───── Material shown ─────

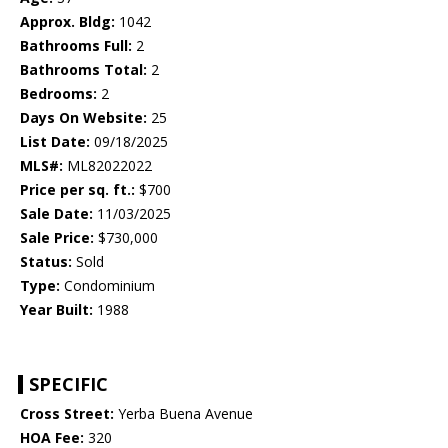
Approx. Bldg:
1042
Bathrooms Full:
2
Bathrooms Total:
2
Bedrooms:
2
Days On Website:
25
List Date:
09/18/2025
MLS#:
ML82022022
Price per sq. ft.:
$700
Sale Date:
11/03/2025
Sale Price:
$730,000
Status:
Sold
Type:
Condominium
Year Built:
1988
SPECIFIC
Cross Street:
Yerba Buena Avenue
HOA Fee:
320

─────

Your task: Write out the entries again, exactly as given, skipping any images.

Exercise solution:
Approx. Bldg:
1042
Bathrooms Full:
2
Bathrooms Total:
2
Bedrooms:
2
Days On Website:
25
List Date:
09/18/2025
MLS#:
ML82022022
Price per sq. ft.:
$700
Sale Date:
11/03/2025
Sale Price:
$730,000
Status:
Sold
Type:
Condominium
Year Built:
1988
SPECIFIC
Cross Street:
Yerba Buena Avenue
HOA Fee:
320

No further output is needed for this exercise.